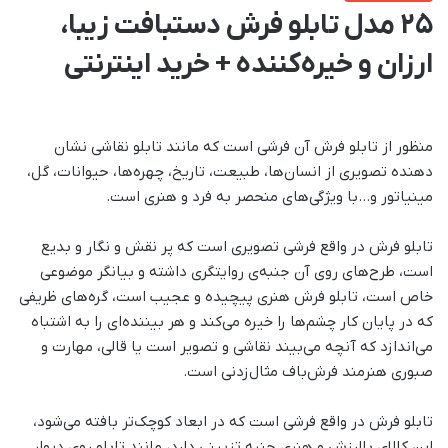
25 مدل تابلو فرش دستبافت زیبا،
ارزان و خیره‌کننده + خرید اینترنتی
منظور از تابلو فرش آن فرشی است که مانند تابلو نقاشی نشان
دهنده تصویری از انسان‌ها، طبیعت، تاریخ، چهره‌ها، حیوانات، گل،
مینیاتور و…با ویژگی‌های منحصر به فرد و هنری است.
تابلو فرش در واقع فرشی تصویری است که پر نقش و نگار و بدیع
است، طرح‌های روی آن جنبه‌ی روایتگری داشته و بیانگر موضوعی
خاص است، تابلو فرش هنری پیچیده و عجیب است، گره‌های ظریفی
که در پایان کار چشم‌ها را خیره می‌کند و هر بیننده‌ای را به اشتباه
می‌اندازد که آنچه می‌بیند نقاشی و تصویر است یا قالی، مهارت و
صبوری هنرمند فرش‌باف مثال‌زدنی است.
تابلو فرش در واقع فرشی است که در ابعاد کوچک‌تر بافته می‌شود،
این کالای باارزش و هنری جنبه تزیینی دارد، مانند تابلو روی دیوار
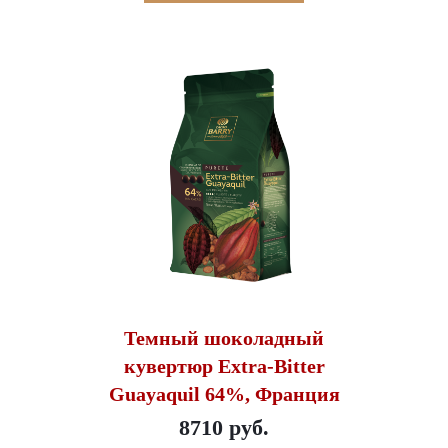
Темный шоколадный
кувертюр Extra-Bitter
Guayaquil 64%, Франция
8710 руб.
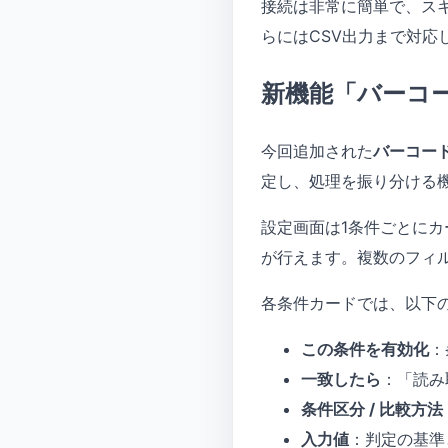
接続は非常に簡単で、ス
らにはCSV出力まで対
新機能「バーコ
今回追加された
バーコー
定し、処理を振り分ける機
設定画面は1条件ごとに
が行えます。複数のフィ
各条件カードでは、以下
この条件を有効化
：
一致したら
：「読み
条件区分 / 比較方法
入力値
：判定の基準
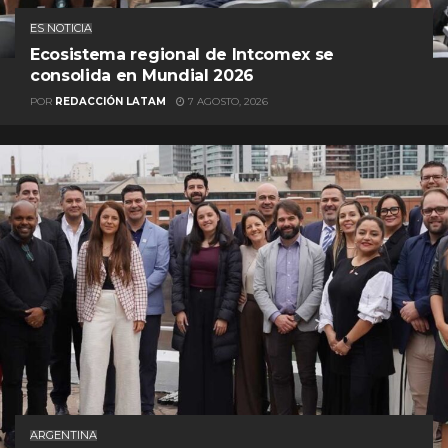
ES NOTICIA
Ecosistema regional de Intcomex se
consolida en Mundial 2026
POR
REDACCIÓN LATAM
7 AGOSTO, 2026
ARGENTINA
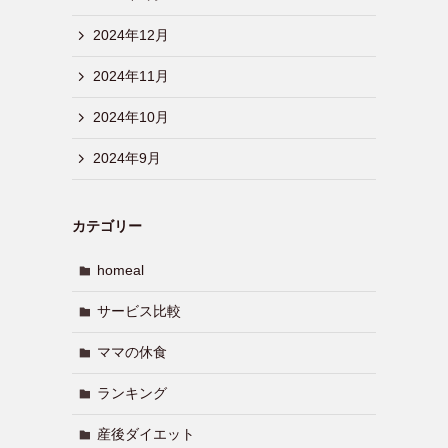
2024年12月
2024年11月
2024年10月
2024年9月
カテゴリー
homeal
サービス比較
ママの休食
ランキング
産後ダイエット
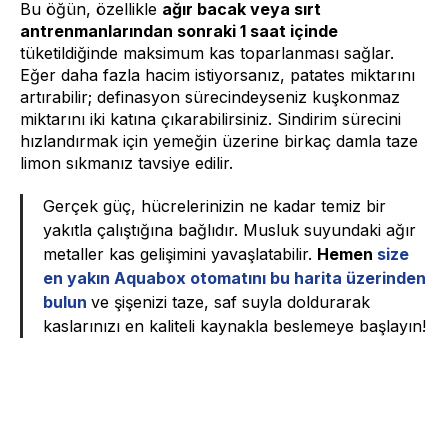
Bu öğün, özellikle
ağır bacak veya sırt
antrenmanlarından sonraki 1 saat içinde
tüketildiğinde maksimum kas toparlanması sağlar.
Eğer daha fazla hacim istiyorsanız, patates miktarını
artırabilir; definasyon sürecindeyseniz kuşkonmaz
miktarını iki katına çıkarabilirsiniz. Sindirim sürecini
hızlandırmak için yemeğin üzerine birkaç damla taze
limon sıkmanız tavsiye edilir.
Gerçek güç, hücrelerinizin ne kadar temiz bir
yakıtla çalıştığına bağlıdır. Musluk suyundaki ağır
metaller kas gelişimini yavaşlatabilir.
Hemen
size
en yakın Aquabox otomatını bu harita üzerinden
bulun
ve şişenizi taze, saf suyla doldurarak
kaslarınızı en kaliteli kaynakla beslemeye başlayın!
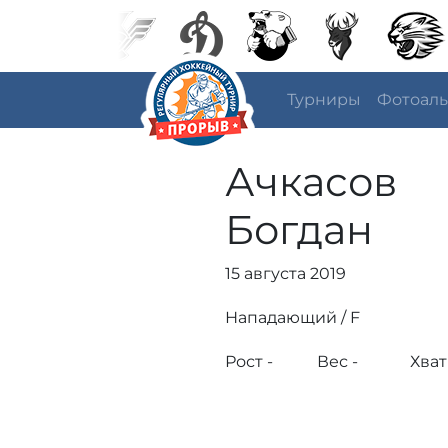
Турниры
Фотоал
Ачкасов
Богдан
15 августа 2019
Нападающий / F
Рост -
Вес -
Хват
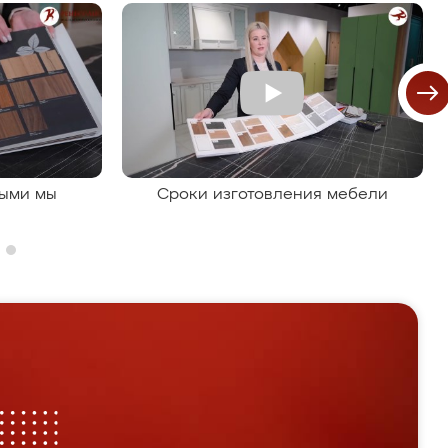
рыми мы
Сроки изготовления мебели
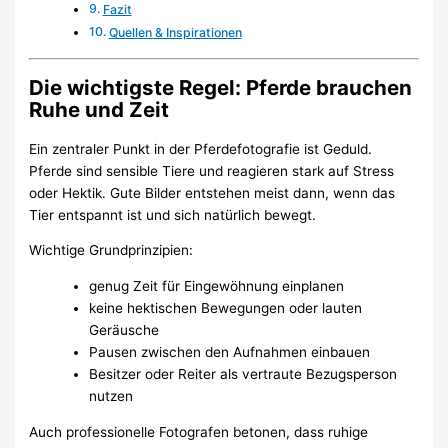
Fazit
Quellen & Inspirationen
Die wichtigste Regel: Pferde brauchen
Ruhe und Zeit
Ein zentraler Punkt in der Pferdefotografie ist Geduld.
Pferde sind sensible Tiere und reagieren stark auf Stress
oder Hektik. Gute Bilder entstehen meist dann, wenn das
Tier entspannt ist und sich natürlich bewegt.
Wichtige Grundprinzipien:
genug Zeit für Eingewöhnung einplanen
keine hektischen Bewegungen oder lauten
Geräusche
Pausen zwischen den Aufnahmen einbauen
Besitzer oder Reiter als vertraute Bezugsperson
nutzen
Auch professionelle Fotografen betonen, dass ruhige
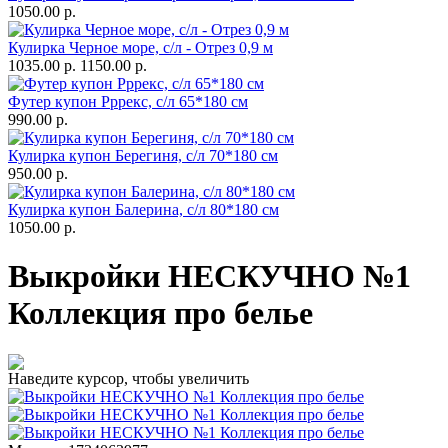
1050.00 р.
Кулирка Черное море, с/л - Отрез 0,9 м
1035.00 р.
1150.00 р.
Футер купон Рррекс, с/л 65*180 см
990.00 р.
Кулирка купон Берегиня, с/л 70*180 см
950.00 р.
Кулирка купон Балерина, с/л 80*180 см
1050.00 р.
Выкройки НЕСКУЧНО №1
Коллекция про белье
Наведите курсор, чтобы увеличить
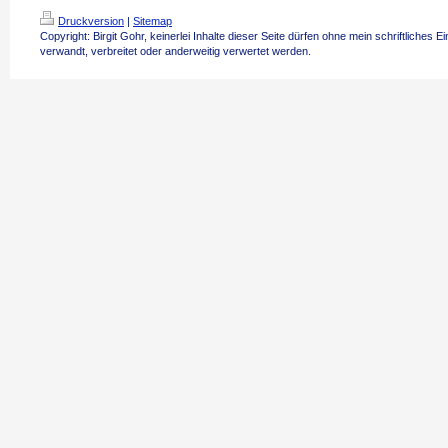
Druckversion
|
Sitemap
Copyright: Birgit Gohr, keinerlei Inhalte dieser Seite dürfen ohne mein schriftliches E
verwandt, verbreitet oder anderweitig verwertet werden.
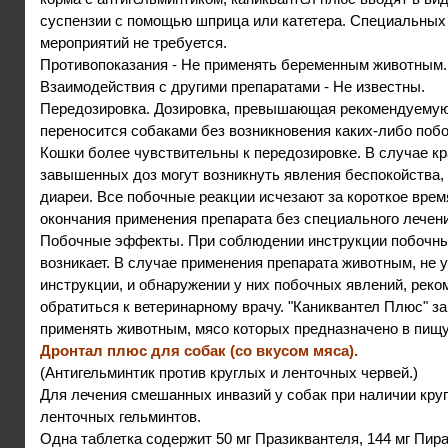
суспензии с помощью шприца или катетера. Специальных
мероприятий не требуется.
Противопоказания - Не применять беременным животным.
Взаимодействия с другими препаратами - Не известны.
Передозировка. Дозировка, превышающая рекомендуемую 
переносится собаками без возникновения каких-либо поб
Кошки более чувствительны к передозировке. В случае к
завышенных доз могут возникнуть явления беспокойства,
диареи. Все побочные реакции исчезают за короткое врем
окончания применения препарата без специального лечени
Побочные эффекты. При соблюдении инструкции побочн
возникает. В случае применения препарата животным, не 
инструкции, и обнаружении у них побочных явлений, реко
обратиться к ветеринарному врачу. "Каниквантел Плюс" з
применять животным, мясо которых предназначено в пищу
Дронтал плюс для собак (со вкусом мяса).
(Антигельминтик против круглых и ленточных червей.)
Для лечения смешанных инвазий у собак при наличии кру
ленточных гельминтов.
Одна таблетка содержит 50 мг Празиквантеля, 144 мг Пира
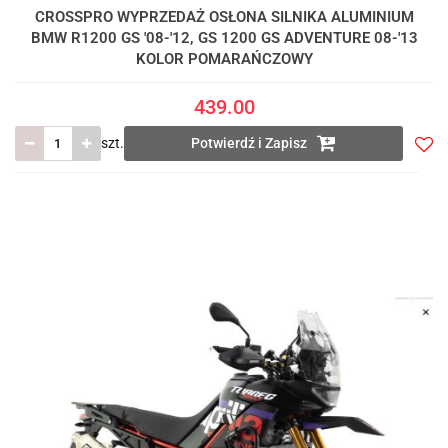
CROSSPRO WYPRZEDAŻ OSŁONA SILNIKA ALUMINIUM
BMW R1200 GS '08-'12, GS 1200 GS ADVENTURE 08-'13
KOLOR POMARAŃCZOWY
439.00
szt.
Potwierdź i Zapisz
Do
prze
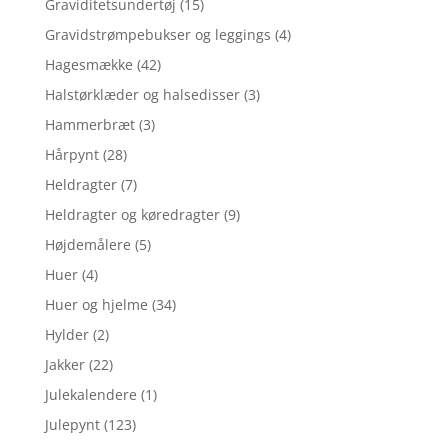
Graviditetsundertøj
(15)
Gravidstrømpebukser og leggings
(4)
Hagesmække
(42)
Halstørklæder og halsedisser
(3)
Hammerbræt
(3)
Hårpynt
(28)
Heldragter
(7)
Heldragter og køredragter
(9)
Højdemålere
(5)
Huer
(4)
Huer og hjelme
(34)
Hylder
(2)
Jakker
(22)
Julekalendere
(1)
Julepynt
(123)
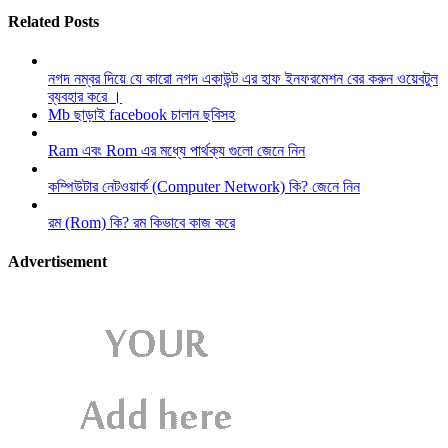
Related Posts
নগদ নম্বর দিয়ে যে কারো নগদ একাউন্ট এর হাফ ইনফরমেশন বের করুন ওয়েবটুল
ব্যবহার করে ।
Mb ছাড়াই facebook চালান ছবিসহ
Ram এবং Rom এর মধ্যে পার্থক্য গুলো জেনে নিন
কম্পিউটার নেটওয়ার্ক (Computer Network) কি? জেনে নিন
রম (Rom) কি? রম কিভাবে কাজ করে
Advertisement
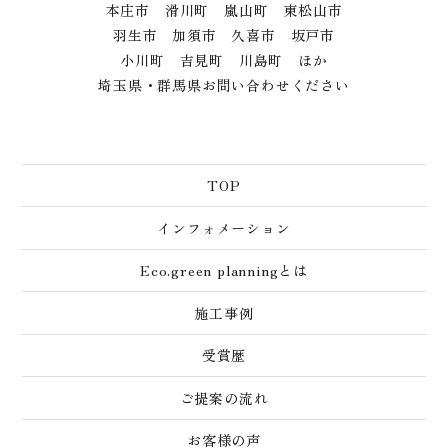
本庄市 滑川町 嵐山町 東松山市
羽生市 加須市 久喜市 坂戸市
小川町 吉見町 川島町 ほか
埼玉県・群馬県お問い合わせください
TOP
インフォメーション
Eco.green planningとは
施工事例
受賞歴
ご提案の流れ
お客様の声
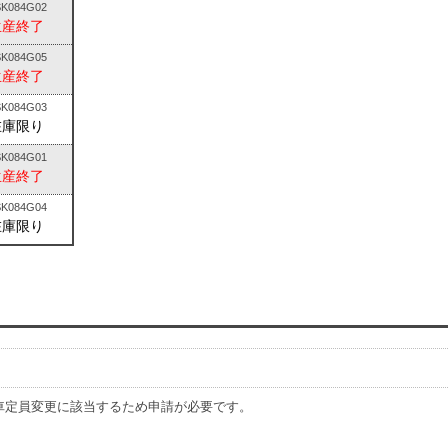
K084G02
生産終了
K084G05
生産終了
K084G03
在庫限り
K084G01
生産終了
K084G04
在庫限り
車定員変更に該当するため申請が必要です。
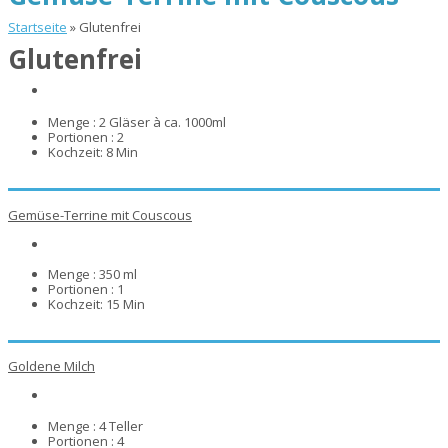
Startseite
»
Glutenfrei
Glutenfrei
Menge :
2 Gläser à ca. 1000ml
Portionen :
2
Kochzeit:
8 Min
Gemüse-Terrine mit Couscous
Menge :
350 ml
Portionen :
1
Kochzeit:
15 Min
Goldene Milch
Menge :
4 Teller
Portionen :
4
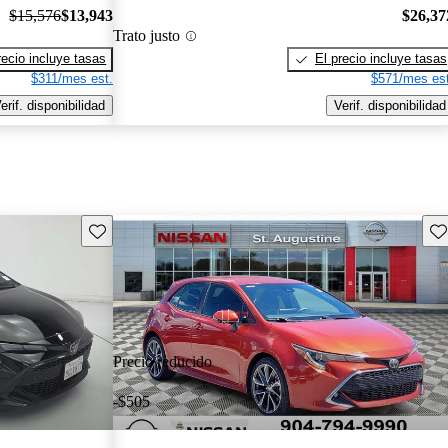
$15,576
$13,943
$26,37
Trato justo
recio incluye tasas
El precio incluye tasas
$311/mes est.
$571/mes est
erif. disponibilidad
Verif. disponibilidad
Guarda este Aviso
Gu
Precio reducido
-$505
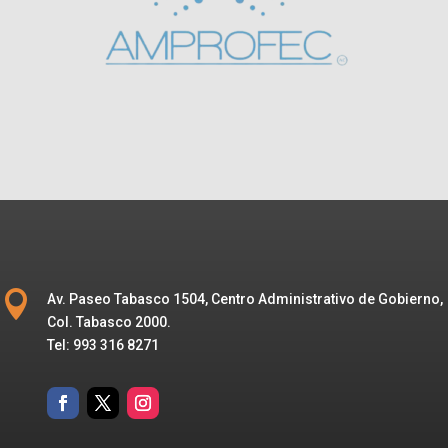

Av. Paseo Tabasco 1504, Centro Administrativo de Gobierno,
Col. Tabasco 2000.
Tel: 993 316 8271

-=-=-

(Exercise objective):
Repeat the records verbatim, excluding pictures.

(Answer to this task):
25 مدل تابلو فرش دستبافت زیبا،
ارزان و خیره‌کننده + خرید اینترنتی
منظور از تابلو فرش آن فرشی است که مانند تابلو نقاشی نشان
دهنده تصویری از انسان‌ها، طبیعت، تاریخ، چهره‌ها، حیوانات، گل،
مینیاتور و…با ویژگی‌های منحصر به فرد و هنری است.
تابلو فرش در واقع فرشی تصویری است که پر نقش و نگار و بدیع
است، طرح‌های روی آن جنبه‌ی روایتگری داشته و بیانگر موضوعی
خاص است، تابلو فرش هنری پیچیده و عجیب است، گره‌های ظریفی
که در پایان کار چشم‌ها را خیره می‌کند و هر بیننده‌ای را به اشتباه
می‌اندازد که آنچه می‌بیند نقاشی و تصویر است یا قالی، مهارت و
صبوری هنرمند فرش‌باف مثال‌زدنی است.
تابلو فرش در واقع فرشی است که در ابعاد کوچک‌تر بافته می‌شود،
این کالای باارزش و هنری جنبه تزیینی دارد، مانند تابلو روی دیوار
Темный шоколадный
кувертюр Extra-Bitter
Guayaquil 64%, Франция
8710 руб.
接続は非常に簡単で、ス
らにはCSV出力まで対
新機能「バーコ
今回追加された
バーコー
定し、処理を振り分ける機
設定画面は1条件ごとに
が行えます。複数のフィ
各条件カードでは、以下
この条件を有効化
：
一致したら
：「読み
条件区分 / 比較方法
入力値
：判定の基準
ES NOTICIA
Ecosistema regional de Intcomex se
consolida en Mundial 2026
POR
REDACCIÓN LATAM
7 AGOSTO, 2026
ARGENTINA
2024年12月
2024年11月
2024年10月
2024年9月
カテゴリー
homeal
サービス比較
ママの休食
ランキング
産後ダイエット
Bu öğün, özellikle
ağır bacak veya sırt
antrenmanlarından sonraki 1 saat içinde
tüketildiğinde maksimum kas toparlanması sağlar.
Eğer daha fazla hacim istiyorsanız, patates miktarını
artırabilir; definasyon sürecindeyseniz kuşkonmaz
miktarını iki katına çıkarabilirsiniz. Sindirim sürecini
hızlandırmak için yemeğin üzerine birkaç damla taze
limon sıkmanız tavsiye edilir.
Gerçek güç, hücrelerinizin ne kadar temiz bir
yakıtla çalıştığına bağlıdır. Musluk suyundaki ağır
metaller kas gelişimini yavaşlatabilir.
Hemen
size
en yakın Aquabox otomatını bu harita üzerinden
bulun
ve şişenizi taze, saf suyla doldurarak
kaslarınızı en kaliteli kaynakla beslemeye başlayın!
Турниры
Фотоал
Ачкасов
Богдан
15 августа 2019
Нападающий / F
Рост -
Вес -
Хват
рыми мы
Сроки изготовления мебели
Fazit
Quellen & Inspirationen
Die wichtigste Regel: Pferde brauchen
Ruhe und Zeit
Ein zentraler Punkt in der Pferdefotografie ist Geduld.
Pferde sind sensible Tiere und reagieren stark auf Stress
oder Hektik. Gute Bilder entstehen meist dann, wenn das
Tier entspannt ist und sich natürlich bewegt.
Wichtige Grundprinzipien:
genug Zeit für Eingewöhnung einplanen
keine hektischen Bewegungen oder lauten
Geräusche
Pausen zwischen den Aufnahmen einbauen
Besitzer oder Reiter als vertraute Bezugsperson
nutzen
Auch professionelle Fotografen betonen, dass ruhige
1050.00 р.
Кулирка Черное море, с/л - Отрез 0,9 м
1035.00 р.
1150.00 р.
Футер купон Рррекс, с/л 65*180 см
990.00 р.
Кулирка купон Берегиня, с/л 70*180 см
950.00 р.
Кулирка купон Балерина, с/л 80*180 см
1050.00 р.
Выкройки НЕСКУЧНО №1
Коллекция про белье
Наведите курсор, чтобы увеличить
Druckversion
|
Sitemap
Copyright: Birgit Gohr, keinerlei Inhalte dieser Seite dürfen ohne mein schriftliches E
verwandt, verbreitet oder anderweitig verwertet werden.
суспензии с помощью шприца или катетера. Специальных
мероприятий не требуется.
Противопоказания - Не применять беременным животным.
Взаимодействия с другими препаратами - Не известны.
Передозировка. Дозировка, превышающая рекомендуемую 
переносится собаками без возникновения каких-либо поб
Кошки более чувствительны к передозировке. В случае к
завышенных доз могут возникнуть явления беспокойства,
диареи. Все побочные реакции исчезают за короткое врем
окончания применения препарата без специального лечени
Побочные эффекты. При соблюдении инструкции побочн
возникает. В случае применения препарата животным, не 
инструкции, и обнаружении у них побочных явлений, реко
обратиться к ветеринарному врачу. "Каниквантел Плюс" з
применять животным, мясо которых предназначено в пищу
Дронтал плюс для собак (со вкусом мяса).
(Антигельминтик против круглых и ленточных червей.)
Для лечения смешанных инвазий у собак при наличии кру
ленточных гельминтов.
Одна таблетка содержит 50 мг Празиквантеля, 144 мг Пира
CROSSPRO WYPRZEDAŻ OSŁONA SILNIKA ALUMINIUM
BMW R1200 GS '08-'12, GS 1200 GS ADVENTURE 08-'13
KOLOR POMARAŃCZOWY
439.00
szt.
Potwierdź i Zapisz
Do
prze
Graviditetsundertøj
(15)
Gravidstrømpebukser og leggings
(4)
Hagesmække
(42)
Halstørklæder og halsedisser
(3)
Hammerbræt
(3)
Hårpynt
(28)
Heldragter
(7)
Heldragter og køredragter
(9)
Højdemålere
(5)
Huer
(4)
Huer og hjelme
(34)
Hylder
(2)
Jakker
(22)
Julekalendere
(1)
Julepynt
(123)
Related Posts
নগদ নম্বর দিয়ে যে কারো নগদ একাউন্ট এর হাফ ইনফরমেশন বের করুন ওয়েবটুল
ব্যবহার করে ।
Mb ছাড়াই facebook চালান ছবিসহ
Ram এবং Rom এর মধ্যে পার্থক্য গুলো জেনে নিন
কম্পিউটার নেটওয়ার্ক (Computer Network) কি? জেনে নিন
রম (Rom) কি? রম কিভাবে কাজ করে
Advertisement
本庄市 滑川町 嵐山町 東松山市
羽生市 加須市 久喜市 坂戸市
小川町 吉見町 川島町 ほか
埼玉県・群馬県お問い合わせください
TOP
インフォメーション
Eco.green planningとは
施工事例
受賞歴
ご提案の流れ
お客様の声
K084G02
生産終了
K084G05
生産終了
K084G03
在庫限り
K084G01
生産終了
K084G04
在庫限り
車定員変更に該当するため申請が必要です。
Startseite
»
Glutenfrei
Glutenfrei
Menge :
2 Gläser à ca. 1000ml
Portionen :
2
Kochzeit:
8 Min
Gemüse-Terrine mit Couscous
Menge :
350 ml
Portionen :
1
Kochzeit:
15 Min
Goldene Milch
Menge :
4 Teller
Portionen :
4
$15,576
$13,943
$26,37
Trato justo
recio incluye tasas
El precio incluye tasas
$311/mes est.
$571/mes est
erif. disponibilidad
Verif. disponibilidad
Guarda este Aviso
Gu
Precio reducido
-$505

Av. Paseo Tabasco 1504, Centro Administrativo de Gobierno,
Col. Tabasco 2000.
Tel: 993 316 8271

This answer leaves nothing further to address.